How long should you worry about identity theft in the wake of the Equifax hack? The correct answer might turn out to be “as long as you live.” If your personal data was copied in this cybercrime, you should at least scrutinize your credit, bank, and investment account statements in the near term. You may have to keep up that vigilance for years to come.

Cybercrooks are sophisticated in their assessment of consumer habits and consumer memories. They know that eventually, many Americans will forget about the severity and depth of this crime – and that could be the right time to strike. All those stolen Social Security and credit card numbers may be exploited in the 2020s rather than today. Or, perhaps these criminals will just wait until Equifax’s offer of free credit monitoring for consumers expires.

Equifax actually had its data breached twice this year. On September 18, Equifax said that their databases had been entered in March, nearly five months before the well-publicized, late-July violation. Its spring security effort to prevent another hack failed. Bloomberg has reported that the same hackers may be responsible for both invasions.2

Should you accept Equifax’s offer to try and protect your credit? Many consumers have, but with reservations. Some credit monitoring is better than none, but those who signed up for Equifax's TrustedID Premier protection agreed to some troubling fine print. By enrolling in the program, they may have waived their right to join any class action lawsuits against Equifax. Equifax claims this arbitration clause does not apply to consumers who sought protection in response to the hack, but lawyers are not so sure.1

Should you freeze your credit? Some analysts recommend this move. You can request all three major credit agencies (Equifax, Experian, TransUnion) to do this for you. Freezing your credit accounts has no effect on your credit score. It stops a credit agency from giving your personal information to a creditor, which should lower your risk for identity theft. The only hassle here is that if you want to buy a home, rent an apartment, or get a new credit card, you will have to pay a fee to each of the three firms to unfreeze your credit.1

Three other steps may improve your level of protection. Change your account passwords; this simple measure could really strengthen your defenses. Choose two-factor authentication when it is offered to you – this is when an account requires not just a password, but a second code necessary for access, which is sent in a text message to the accountholder’s mobile device. You can also ask for fraud alerts to be placed on your credit reports, but you must keep renewing them every 90 days.1

What other tools can help watch over your statements? If your bank, credit union, or credit card issuer does not offer identity theft protection and credit monitoring, consider free apps such as Credit Karma, Credit Sesame, and Clarity Money. Apart from simply protecting your credit and bank accounts, programs like EverSafe, Identity Guard, and LifeLock have the capability to scan the “dark web” where personal information is sold in addition to monitoring your credit reports. (You may be able to take advantage of a free, 30-day trial.)1

When a pillar of worldwide credit reporting has its data stolen twice in five months, the trust of the public is shaken. The lesson for the consumer, as depressing as it may be, is not to be too trusting of the online avenues and vaults through which personal information passes.

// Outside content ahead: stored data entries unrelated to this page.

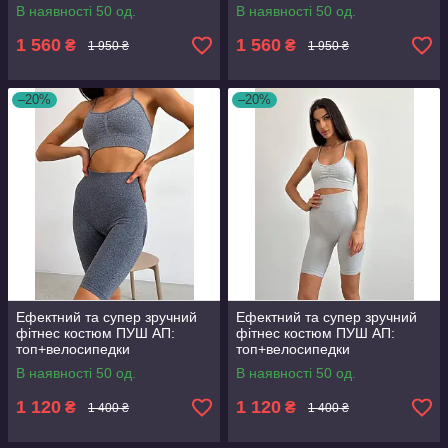
В наявності 50 од.
В наявності 50 од.
1 560
1 560
₴
₴
1 950 ₴
1 950 ₴
–20%
–20%
Ефектний та супер зручний
Ефектний та супер зручний
фітнес костюм ПУШ АП:
фітнес костюм ПУШ АП:
топ+велосипедки
топ+велосипедки
В наявності 50 од.
В наявності 50 од.
1 120
1 120
₴
₴
1 400 ₴
1 400 ₴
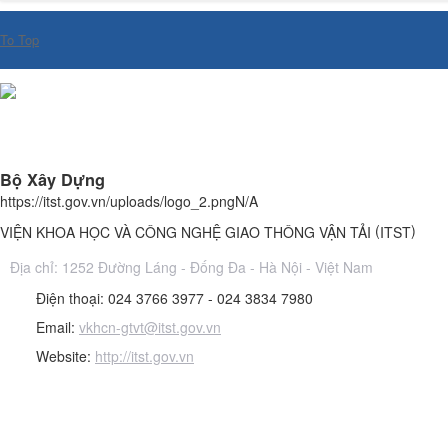
To Top
© 2022 Bản quyền thuộc về VIỆN KHOA HỌC VÀ CÔNG NGHỆ GIAO 
Viện Khoa học và Công nghệ GTVT được thành lập theo Nghị định số 
Bộ Xây Dựng
https://itst.gov.vn/uploads/logo_2.png
N/A
(
)
VIỆN KHOA HỌC VÀ CÔNG NGHỆ GIAO THÔNG VẬN TẢI
ITST
Địa chỉ:
1252 Đường Láng - Đống Đa - Hà Nội - Việt Nam
Điện thoại:
024 3766 3977 - 024 3834 7980
Email:
vkhcn-gtvt@itst.gov.vn
Website:
http://itst.gov.vn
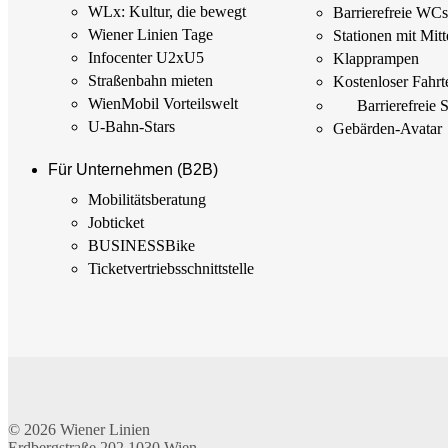
WLx: Kultur, die bewegt
Barrierefreie WC
Wiener Linien Tage
Stationen mit Mitt
Infocenter U2xU5
Klapprampen
Straßenbahn mieten
Kostenloser Fahrt
WienMobil Vorteilswelt
Barrierefreie 
U-Bahn-Stars
Gebärden-Avatar
Für Unternehmen (B2B)
Mobilitäts­beratung
Jobticket
BUSINESSBike
Ticketvertriebs­schnittstelle
© 2026
Wiener Linien
Erdbergstraße 202
1030
Wien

This material was prepared by MarketingPro, Inc., and does not necessarily represent the views of the presenting party, nor their affiliates. This information has been derived from sources believed to be accurate. Please note - investing involves risk, and past performance is no guarantee of future results. The publisher is not engaged in rendering legal, accounting or other professional services. If assistance is needed, the reader is advised to engage the services of a competent professional. This information should not be construed as investment, tax or legal advice and may not be relied on for the purpose of avoiding any Federal tax penalty. This is neither a solicitation nor recommendation to purchase or sell any investment or insurance product or service, and should not be relied upon as such. All indices are unmanaged and are not illustrative of any particular investment.

    

Citations.

1 - time.com/money/4947784/7-questions-you-must-keep-asking-about-the-equifax-hack/ [9/20/17]

2 - bloomberg.com/news/articles/2017-09-18/equifax-is-said-to-suffer-a-hack-earlier-than-the-date-disclosed [9/18/17]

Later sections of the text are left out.